Thursday, May 20, 2010

One of the reasons that keeps me homeschooling is the opportunity for my children to not be confined to the text and workbook culture that is the bane of traditional schools. This does not mean that I think that this practice should be abandoned, we in fact do use them at home, but it should not be the core resource of learning.

At the same time that it benefits mainly those who are more inclined to words, it also deprives others who think in pictures or music or the physical movements of their body; their other senses. It also confines thought to literal interpretations when it could instead be more richly experienced in other forms.

In his book, "Cognition and Curriculum Reconsidered", Eisner calls for schools to provide that varied experience in learning by using different forms of representations in recognition of the different ways in which students think and express themselves. This in turn follows that students should also be given the opportunity to be evaluated beyond pen and paper tests.

I believe that this is a culture that has been held on to for a long time by homeschoolers and something that we should cherish and nourish always. while this is much a lost cause in most schools, on a positive note, I am glad that the current educational system does allow for direct school admissions based on non-academic areas.

However, I do still see the emphasis on academic evaluations as although these students may come in on their strengths in non-academic areas, their learning experiene is still mainly in the traditional vein and in the end, they are still being evaluated on standardised examinations.

Eisner's point in his book is for learning to be made more accessible to people of various learning styles, if I may say so, that history for example is not merely a liturgy of words and dates but something alive like the languages and rituals that continue to exist today and the architecture of historical sites that we continue to be in awe of.

Imagine... touching the hearts and mind of students who find reading repulsive and abhors Mathematics by watching the battles of ancient history through movies and listening to stories of ancient mathematicians. I remember being excited about buoyancy through the story of Archimedes in a Physics lesson I did with my eldest child and reading a story of how Pythagoras came up with his famous formula, even if it was made up.

In a sense, I identify with such students, although I do love reading, I found the sciences and mathematics dry and dead in school and turned off learning very early in my learning journey.
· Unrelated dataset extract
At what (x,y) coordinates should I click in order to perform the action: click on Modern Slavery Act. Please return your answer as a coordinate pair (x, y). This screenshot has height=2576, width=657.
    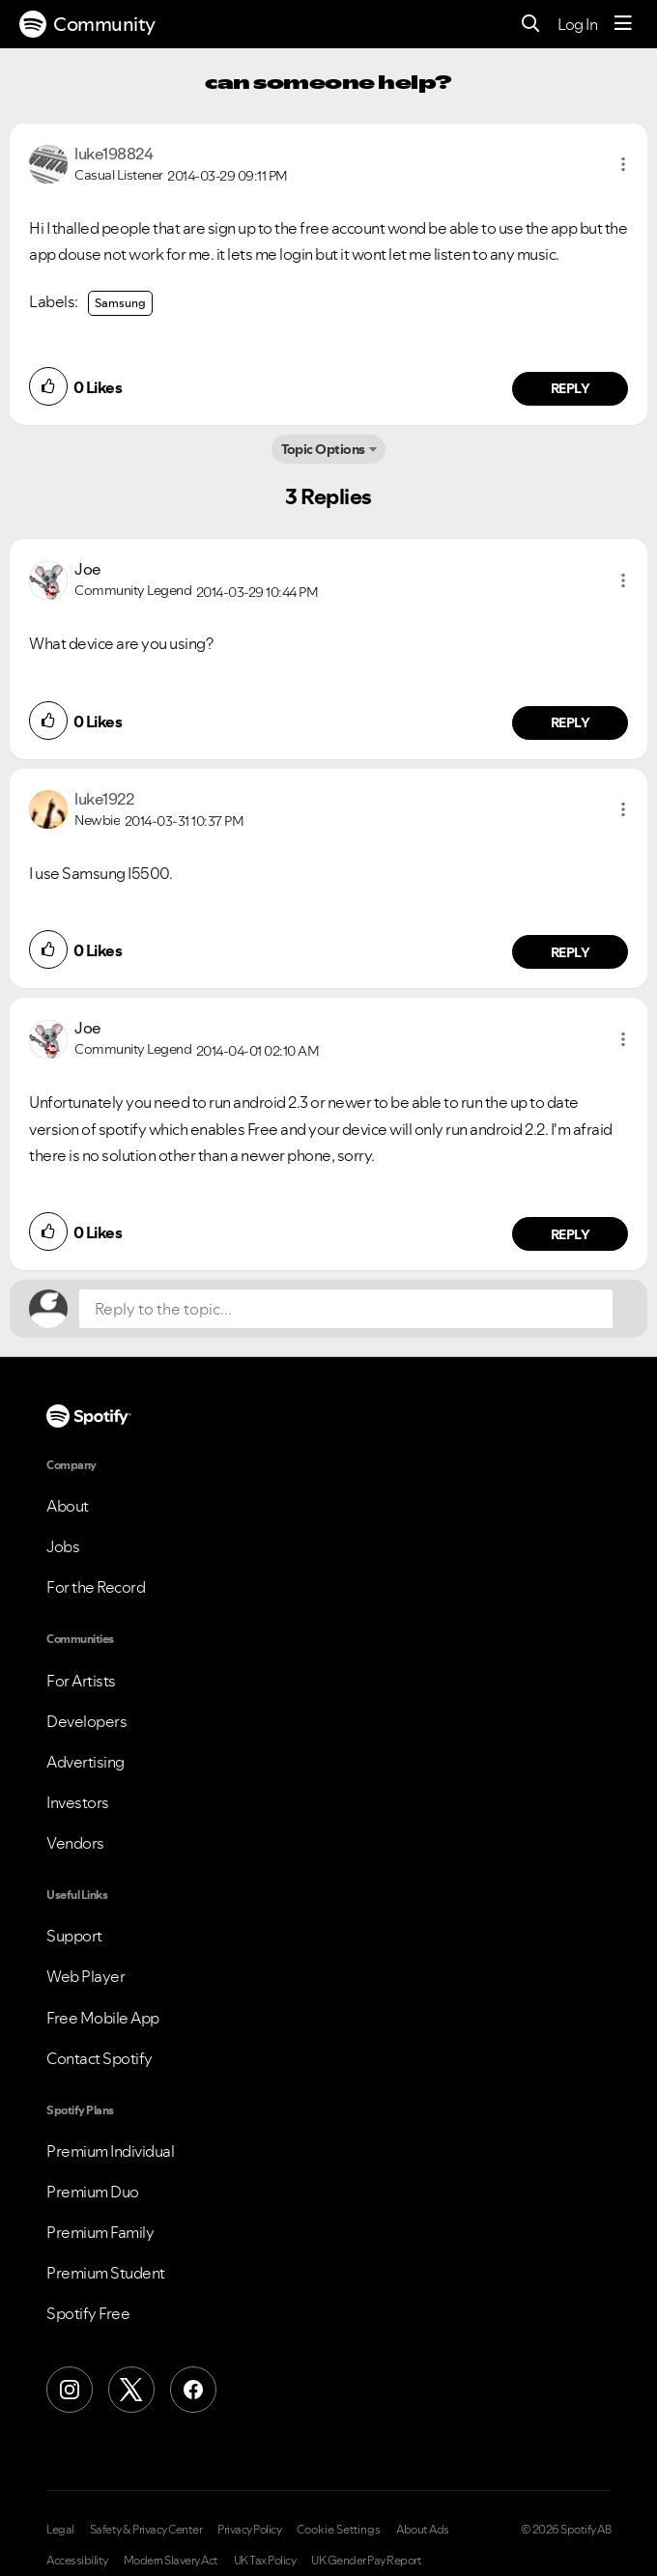     Looking at the image, I should click on (171, 2560).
Although I love the arts, I found them reduced to examinable bites too and instead read a lot on things I was interested in and had nothing to do with school.

In reading writers like Eisner though, I try to not romanticise the ideals that they bring forth for the rhetoric can get to your most innermost crises and cloud your vision that you fail to see the woods for the trees. I agree that more should be done for alternative mediums for learning and evaluation though but need to find out more how this can be done on a massive basis i.e. in schools.

Eisner did suggest the Waldorf schools as a great example the form of education that he visualised. I see a few areas of further exploration: "alternative admission requirements in local schools", "specialised schools- are they creating wider opportunities or strengthening the disciplinary divide", "cognition and representation in the classroom" and "the social class and cultural capital divide- how it can be minimised through a cognitively sensitive curriculum".

I have finished my first reading of Eisner and will be looking at some of the references that he used in the book like Dewey's "Art as Experience" plus Epstein and Singer's research papers as soon as I finish "Human Cognition", a very interesting read, by Bransford.